Please report how many lines of the listing hold the word "juillet". Add nothing to the number.
****************************************
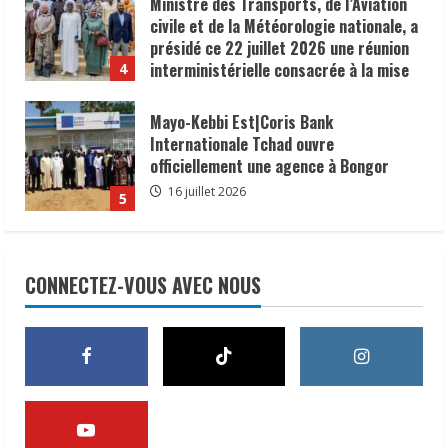
Ministre des Transports, de l’Aviation
civile et de la Météorologie nationale, a
présidé ce 22 juillet 2026 une réunion
interministérielle consacrée à la mise
4
en œuvre de la décision du président de
la République, le Maréchal Mahamat
Mayo-Kebbi Est|Coris Bank
Idriss Déby Itno, supprimant l’obligation
Internationale Tchad ouvre
de visa d’entrée au Tchad pour les
officiellement une agence à Bongor
ressortissants des pays africains.
16 juillet 2026
5
22 juillet 2026
𝗦𝗔𝗡𝗧É
𝐥𝐞𝐬 𝐥𝐞𝐚𝐝𝐞𝐫𝐬 𝐫𝐞𝐥𝐢𝐠𝐢𝐞𝐮𝐱 et
traditionnels 𝐚𝐬𝐬𝐨𝐜𝐢é𝐬 𝐚𝐮𝐱 𝐚𝐜𝐭𝐢𝐨𝐧𝐬 𝐝𝐞
CONNECTEZ-VOUS AVEC NOUS
𝐬𝐞𝐧𝐬𝐢𝐛𝐢𝐥𝐢𝐬𝐚𝐭𝐢𝐨𝐧 𝐜𝐨𝐧𝐭𝐫𝐞 𝐥’é𝐩𝐢𝐝é𝐦𝐢𝐞 𝐝𝐞
𝐜𝐡𝐨𝐥é𝐫𝐚
1
6 août 2026
𝗜𝗻𝗱𝘂𝘀𝘁𝗿𝗶𝗲 | l𝐞 𝐠𝐨𝐮𝐯𝐞𝐫𝐧𝐞𝐦𝐞𝐧𝐭 𝐜𝐥𝐚𝐫𝐢𝐟𝐢𝐞
𝐬𝐚 𝐬𝐭𝐫𝐚𝐭é𝐠𝐢𝐞 𝐝𝐞 𝐜𝐨𝐧𝐭𝐫ô𝐥𝐞 𝐝𝐞𝐬 𝐩𝐫𝐨𝐝𝐮𝐢𝐭𝐬
𝐚𝐥𝐢𝐦𝐞𝐧𝐭𝐚𝐢𝐫𝐞𝐬 𝐞𝐭 𝐫é𝐚𝐟𝐟𝐢𝐫𝐦𝐞 𝐬𝐚 𝐩𝐫𝐢𝐨𝐫𝐢𝐭é à 𝐥𝐚
𝐩𝐫𝐨𝐭𝐞𝐜𝐭𝐢𝐨𝐧 𝐝𝐞𝐬 𝐜𝐨𝐧𝐬𝐨𝐦𝐦𝐚𝐭𝐞𝐮𝐫𝐬.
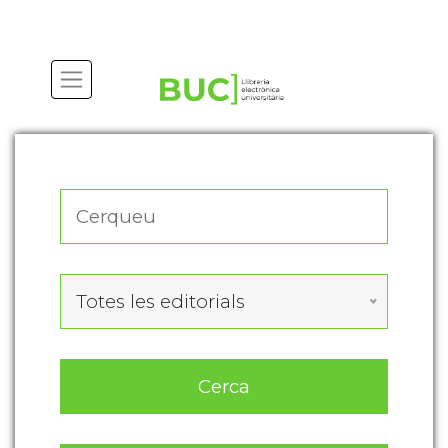
Actualitza les preferències de les cookies
Totes les editorials
Cerca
****************************************
Task response:
3